Em novo vazamento, divulgado pelo site The Intercept Brasil e a Folha de S. Paulo, o então corregedor-geral do Ministério Público Federal, Hindemburgo Chateaubriand Filho, que deveria investigar ações antiéticas e ilícitas de procuradores, acabou deixando o procurador e coordenador da força-tarefa da Operação Lava Jato em Curitiba, Deltan Dallagnol, sem punição. O fato aconteceu em 2017, há dois anos, e Deltan continua comandando a Lava Jato.

(foto valter campanato – agencia brasil)

Em mensagens trocadas, o procurador ressaltou a gravidade da conduta de Deltan Dallagnol na divulgação da palestra na qual ele daria revelações inéditas sobre a Lava Jato, mas deixou de abrir apuração oficial, informam os jornalistas Flávio Ferreira, Amanda Audi e Leandro Demori na Follha.

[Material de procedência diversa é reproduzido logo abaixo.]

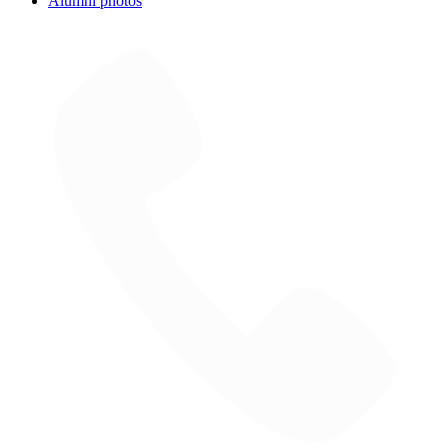
Alumni photos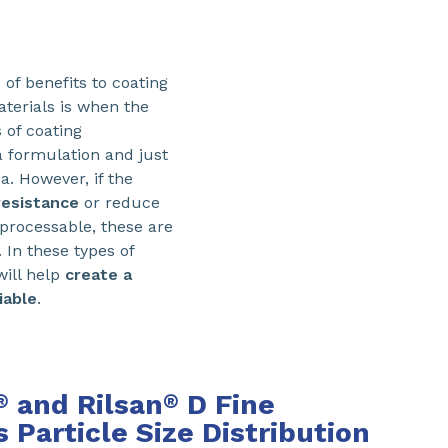
of benefits to coating
aterials is when the
 of coating
a formulation and just
a. However, if the
resistance
or reduce
nprocessable, these are
 In these types of
ill help
create a
iable
.
and Rilsan
D Fine
®
®
Particle Size Distribution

Mensagens divulgadas em em julho já mostraram que Deltan Dallagnol articulou palestras e eventos para divulgar a operação e lucrar com a Lava Jato. Por lei, procuradores não podem administrar ou gerir uma empresa, mas estão livres para serem sócios ou acionistas. Os vazamentos indicavam que Deltan iria colocar a esposa como laranja da empresa de palestras.

Veja as mensagens sobre publicidade ilegal da Lava Jato

A publicidade dizia:

“Venha conhecer pessoalmente os procuradores da Lava Jato em Curitiba e ficar por dentro do que está acontecendo na operação – em primeira mão!!”

Hindemburgo expôs sua reprovação acerca dos atos cometidos pelo procurador que, a partir de então, alterou o teor da publicidade da palestra. Em seguida, ele afirma que sua intervenção no episódio resultava do apreço que tinha por Deltan e saía da linha de atuação regular como corregedor-geral, o fiscal máximo da atividade dos procuradores.

5 de julho de 2017:

Hindemburgo: “Só quero lhe dizer q liguei em consideração a vc é ao Januário. Como Corregedor, na verdade, não me competia fazer o q fiz.

O procurador Vladimir Aras também escreveu a Deltan avisando que o teor da publicidade estava gerando críticas negativas entre colegas do Ministério Público.

4 de julho de 2017:

Vladimir: “Delta, esse evento pago não está repercutindo bem. A história de “saber em primeira mão”. Já pensaram em suspender?”

Deltan: “Se tiver o conteúdo das críticas, quero saber pra contornar no discurso, mas não suspenderemos de modo algum. Entendo sua preocupação e serei mais cauteloso.